France’s law banning women from wearing face-covering veils in public is not discriminatory, the European Court of Human Rights ruled on Tuesday.
The court’s decision follows a case brought by a 24-year-old French woman of Pakistani origin, described as a “perfect French citizen”, argued that the ban violated her rights to freedom of religion, expression and assembly, and was discriminatory.
The woman, identified only by her initials SAS, said that being forced to take off her veil in public constituted "degrading treatment" and also was an attack on her private and family life.
In written evidence, SAS – who did not appear – testified that she was not forced to wear a burqa and that she was willing to remove it whenever required for security reasons, directly addressing the French authorities' two main arguments in favour of the ban.

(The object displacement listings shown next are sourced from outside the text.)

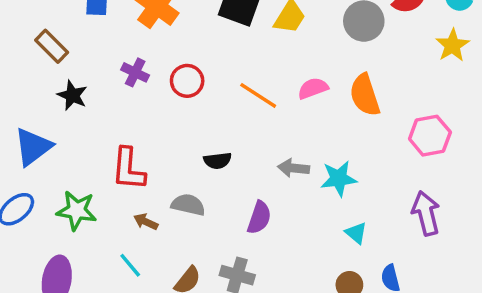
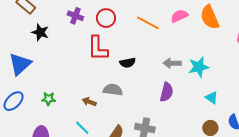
red L-shape: (128, 169) -> (98, 48), moved
green star: (77, 211) -> (49, 99), size x0.6
purple semicircle: (259, 218) -> (167, 92), moved

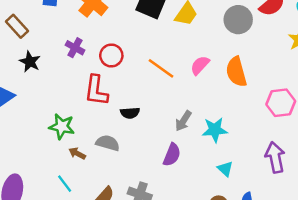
pink semicircle: (179, 16) -> (200, 65), turned -30
gray arrow: (172, 63) -> (183, 121), turned -66
green star: (49, 99) -> (62, 126), moved, size x1.5

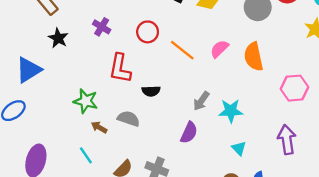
red circle: (111, 55) -> (148, 32), moved

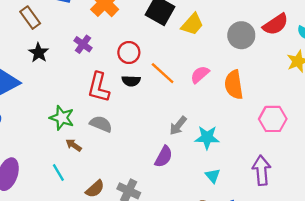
black semicircle: (151, 91) -> (131, 81), moved
gray semicircle: (129, 119) -> (101, 124), moved

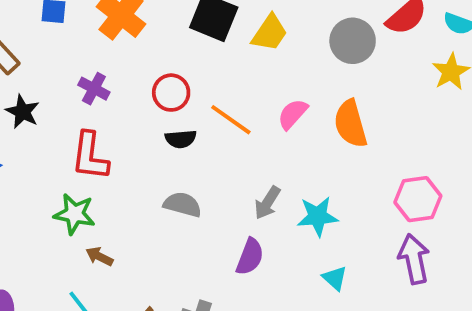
red L-shape: (99, 87) -> (90, 156), moved
pink hexagon: (273, 119) -> (418, 199), moved
gray semicircle: (101, 124) -> (182, 205), moved

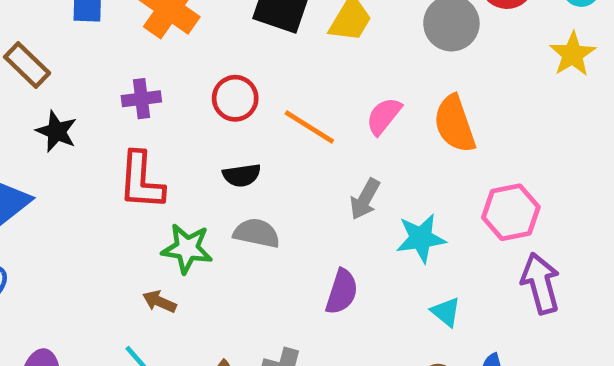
purple cross: (94, 89) -> (141, 99), turned -32
black semicircle: (181, 139) -> (242, 175), moved
pink hexagon: (418, 199) -> (511, 212), moved
gray arrow: (267, 203) -> (365, 199), moved
green star: (74, 214) -> (187, 249), moved

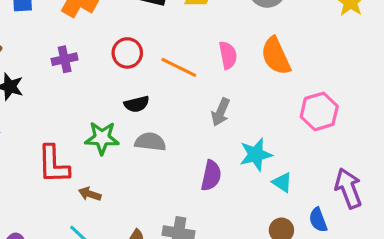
pink semicircle: (384, 116) -> (228, 55), turned 136
red L-shape: (141, 181) -> (53, 164), moved
cyan star: (421, 238) -> (256, 155), moved
green star: (187, 249) -> (102, 138), moved
purple arrow: (541, 283) -> (348, 188), moved

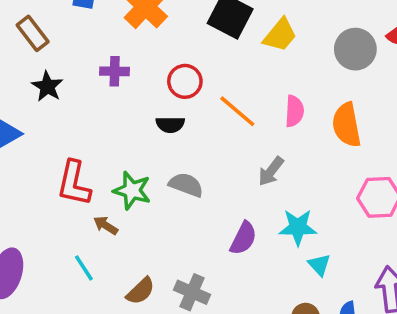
black semicircle: (137, 104) -> (170, 125), moved
green star: (102, 138) -> (132, 190), moved

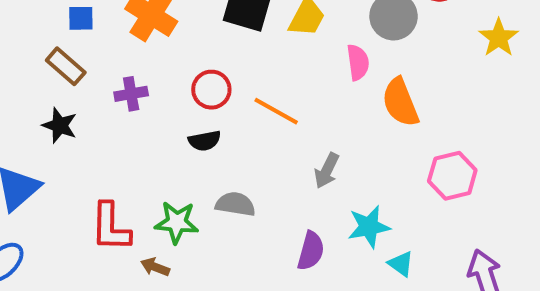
brown rectangle: (33, 33) -> (66, 66), moved
pink semicircle: (294, 111) -> (358, 62), moved

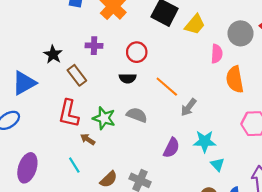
brown rectangle: (66, 66) -> (77, 75), moved
orange line: (276, 111) -> (167, 87), moved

Her appeal to the court was supported by international human rights group Amnesty International, which told FRANCE 24 before the ruling that France’s law “only served to stigmatise women, and Muslim women in particular”.
“The argument that the law protects women has no foundation,” said Amnesty’s President Geneviève Garrigos. “Many [Muslim] women wear veils of their own free will.
“The state does not exist to tell people how they should dress. Rather, it should allow them to make their own choices.”
Garrigos argued that while the law ostensibly targets all face-covering garments – religious or not – it was a mere “façade” hiding legislation specifically targeting Muslim women.
“Everyone knows this law wasn’t created to stop people walking in the streets wearing motorcycle helmets,” she said. “If everyone had to be recognizable by security services all of the time, they should ban anything that hides facial features, including wigs and fake beards.”
“People must accept that they might have their identity controlled by the police,” she added. “Women who wear burqas and other full veils submit voluntarily to this.”
French ban on all religious symbols in schools
The hearing comes just days after one of France's highest courts upheld the 2008 sacking of Fatima Afif, a worker at a kindergarten in the Paris suburbs, for wanting to wear a headscarf to work.
Overt religious symbols – headscarves, crucifixes, Jewish skullcaps and Sikh turbans, for example – are banned from French state schools, which operate on strictly secular lines.
Many Muslims view France, which is officially a secular republic despite being overwhelmingly Catholic, as imposing its values on them and other religious minorities.
France has one of the biggest Muslim populations in Europe. Beyond the veil issue, there has been controversy in the past over whether schools and holiday camps should be required to provide halal food to Muslim children.